» Source data:
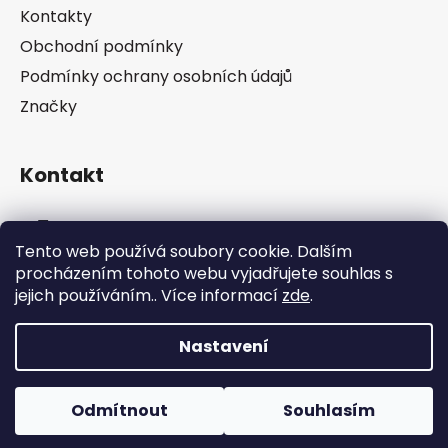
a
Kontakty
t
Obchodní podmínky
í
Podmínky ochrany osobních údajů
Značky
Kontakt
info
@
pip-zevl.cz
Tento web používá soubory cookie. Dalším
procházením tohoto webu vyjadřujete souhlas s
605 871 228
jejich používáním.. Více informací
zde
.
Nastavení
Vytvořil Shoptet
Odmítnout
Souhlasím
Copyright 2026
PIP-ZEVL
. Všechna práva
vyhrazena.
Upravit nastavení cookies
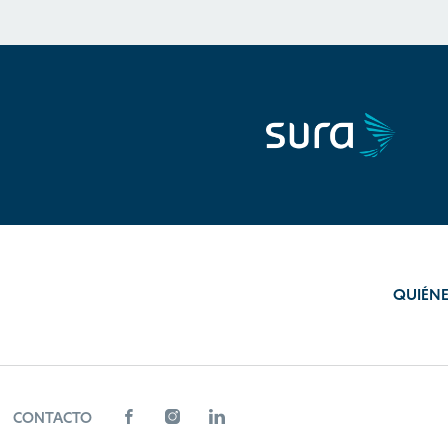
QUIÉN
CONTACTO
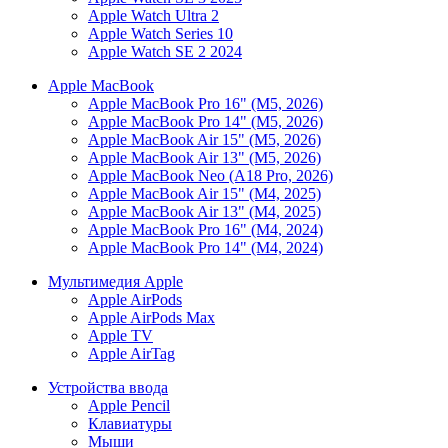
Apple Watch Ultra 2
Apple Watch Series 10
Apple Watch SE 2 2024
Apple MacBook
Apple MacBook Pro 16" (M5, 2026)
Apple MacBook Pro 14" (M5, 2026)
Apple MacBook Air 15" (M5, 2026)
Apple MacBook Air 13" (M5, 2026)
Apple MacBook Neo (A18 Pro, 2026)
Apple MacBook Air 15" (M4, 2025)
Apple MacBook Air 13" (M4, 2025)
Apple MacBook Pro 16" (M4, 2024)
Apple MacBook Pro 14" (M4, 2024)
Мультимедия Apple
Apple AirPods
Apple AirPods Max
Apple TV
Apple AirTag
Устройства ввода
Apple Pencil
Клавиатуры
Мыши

» Task item: No picture belongs in the answer, but every word of the records above does, exactly as given.

» Exercise result:
a
Kontakty
t
Obchodní podmínky
í
Podmínky ochrany osobních údajů
Značky
Kontakt
info
@
pip-zevl.cz
Tento web používá soubory cookie. Dalším
procházením tohoto webu vyjadřujete souhlas s
605 871 228
jejich používáním.. Více informací
zde
.
Nastavení
Vytvořil Shoptet
Odmítnout
Souhlasím
Copyright 2026
PIP-ZEVL
. Všechna práva
vyhrazena.
Upravit nastavení cookies
QUIÉN
CONTACTO
Apple Watch Ultra 2
Apple Watch Series 10
Apple Watch SE 2 2024
Apple MacBook
Apple MacBook Pro 16" (M5, 2026)
Apple MacBook Pro 14" (M5, 2026)
Apple MacBook Air 15" (M5, 2026)
Apple MacBook Air 13" (M5, 2026)
Apple MacBook Neo (A18 Pro, 2026)
Apple MacBook Air 15" (M4, 2025)
Apple MacBook Air 13" (M4, 2025)
Apple MacBook Pro 16" (M4, 2024)
Apple MacBook Pro 14" (M4, 2024)
Мультимедия Apple
Apple AirPods
Apple AirPods Max
Apple TV
Apple AirTag
Устройства ввода
Apple Pencil
Клавиатуры
Мыши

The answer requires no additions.